[TR PEARL #4] Tap that? CSF Shunts
- CSF shunts – these are the most common pediatric neurosurgery procedure done in the United States.
- A CSF shunt is placed in the ventricle to drain excess CSF when there is an obstruction in the normal outflow or when there is a decreased absorption of the fluid. Causes can include obstructive hydrocephalus (ventricular systems is blocked, and the CSF accumulates from a mass, tumor, cyst, aqueduct stenosis) to communicating hydrocephalus (subarachnoid system is blocked, and CSF can’t be absorbed – less common, but can be from from IVH, aneurysmal SAH, meningitis, post infection, post trauma, etc)
- While very common, these also have the highest rate of neurosurgical complications. About 50% fail within the first year, and the median survival of a shunt is usually 8-10 years, so a patient can expect 2-3 shunt revisions over the course of 20 years.
- There are three key parts to CSF shunts: proximal catheter (“ventricular catheter”), the valve, and the distal catheter.
- The proximal catheter (“ventricular catheter”): Is placed through a Burr hole into the cerebral ventricle (often the R lateral ventricle to not disturb the dominant hemisphere).
- Shunt valve – the tubing is channeled through a “shunt valve.” When the pressure inside the brain is too high , the valve opens, allowing the CSF to drain. There are many different types of CSF shunts, and while they perform the same function, the key difference is the type of valves used and whether the valve is programmable or not to allow the team to decide when the CSF should drain. The entire structure is often called the chamber or reservoir.
- Distal catheter: Drains the CSF either to somewhere inside the body or outside of it. Most commonly, they drain to the peritoneum – this is the classic ventriculoperitoneal shunt (VP shunt), but you can also see ventriculopleural shunt to the lungs (VPL), and ventriculoatrial (VA) shunt to the atrium even ventriculo-ureteric shunt (to bladder). Our trauma patients get CSF drain that drains to the outside world…the external ventricular drain, or EVD.
Types of shunt complications:
- Infection (5-15%)
- You can see signs of increased ICP such as headache, lethargy, AMS n/v, visual disturbances, or signs of infection such as pain/redness/tenderness around the tract. However, remember that fever is sometimes there, sometimes meningeal signs but they’re not always prent.
- The most common cause or complication of VP shunt infection is obstruction, mostly from skin flora.
- Note: Depending on the type of shunt, you may have different compilations. VP shunt infections can present with GI symptoms, peritonitis, as well as pseudocyst formation (localized abdominal fluid collections) around the peritoneal catheter, which will be asymptomatic until enlarged substantially to cause abdominal pain. VA shunts can present with endocarditis
- Dx: Infection confirmed with CSF fluid analysis and cultures. CSF is better obtained via shunt tap vs an isolated LP (see below). Consider abdominal U/s if the patient has GI sxs and you’re concerned for peritonitis/pseudo abscess.

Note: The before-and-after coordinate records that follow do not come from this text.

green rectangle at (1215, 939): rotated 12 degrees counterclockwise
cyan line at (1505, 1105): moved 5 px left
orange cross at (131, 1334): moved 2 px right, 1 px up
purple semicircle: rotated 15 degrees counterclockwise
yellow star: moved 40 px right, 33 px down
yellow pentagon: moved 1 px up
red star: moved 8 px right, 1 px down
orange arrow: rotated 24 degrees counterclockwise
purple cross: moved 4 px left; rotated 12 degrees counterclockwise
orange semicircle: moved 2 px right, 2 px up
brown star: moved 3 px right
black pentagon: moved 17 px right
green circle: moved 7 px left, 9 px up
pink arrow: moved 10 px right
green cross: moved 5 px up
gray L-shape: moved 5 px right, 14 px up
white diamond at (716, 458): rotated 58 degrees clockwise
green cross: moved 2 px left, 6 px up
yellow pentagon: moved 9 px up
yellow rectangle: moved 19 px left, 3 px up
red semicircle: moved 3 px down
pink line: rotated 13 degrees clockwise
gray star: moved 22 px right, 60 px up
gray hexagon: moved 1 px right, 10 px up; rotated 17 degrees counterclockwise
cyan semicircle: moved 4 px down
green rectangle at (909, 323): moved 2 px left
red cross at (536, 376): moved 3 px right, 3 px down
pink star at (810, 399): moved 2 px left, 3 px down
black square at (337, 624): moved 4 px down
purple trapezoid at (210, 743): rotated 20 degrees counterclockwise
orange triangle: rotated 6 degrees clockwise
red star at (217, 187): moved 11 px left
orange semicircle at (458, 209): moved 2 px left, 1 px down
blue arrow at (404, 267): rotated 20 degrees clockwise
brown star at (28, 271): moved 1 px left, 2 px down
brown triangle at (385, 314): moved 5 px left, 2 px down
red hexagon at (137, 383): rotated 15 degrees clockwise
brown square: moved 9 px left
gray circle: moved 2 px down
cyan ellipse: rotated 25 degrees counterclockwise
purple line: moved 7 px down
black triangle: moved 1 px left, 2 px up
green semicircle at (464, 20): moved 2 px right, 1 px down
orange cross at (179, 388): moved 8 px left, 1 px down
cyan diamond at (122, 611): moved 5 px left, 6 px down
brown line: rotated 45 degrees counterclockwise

- Txt: Empiric vancomycin (covers GPC) + cefepime (GNR) (+/- rifampin for penetration into CNS) => device removal and EVD once CSF is sterile. The treatment of shunt infections involves week to month-long admissions in the hospital.
- Shunt malfunction
- These are non specific, but you can see possible signs of increased ICP, as well as AMS (some estimate 100% PPV), headache, n/v/abdominal pain, lethargy, autonomic instability, and visual changes as well. Consider especially in patients with complex medical comorbidities, prior shunt failure, young patients/neonates.
– The most common etiology of VP shunt obstruction is infection!
– You’ll see signs and symptoms of increased ICP
– CT is likely to show increase in size of the ventricles and LP is likely to show an elevated opening pressure, not always
– Rapid drainage of CSF, when intraventricular pressure is less than the ventricular valve pressure
– Intracranial hypotension: Cyclical, waxing and waning of presenting complaint, postural in nature, worsened when standing, relieved when lying down as ICP increases, the occluding tissue disengages, and, allows CSF drainage to continue.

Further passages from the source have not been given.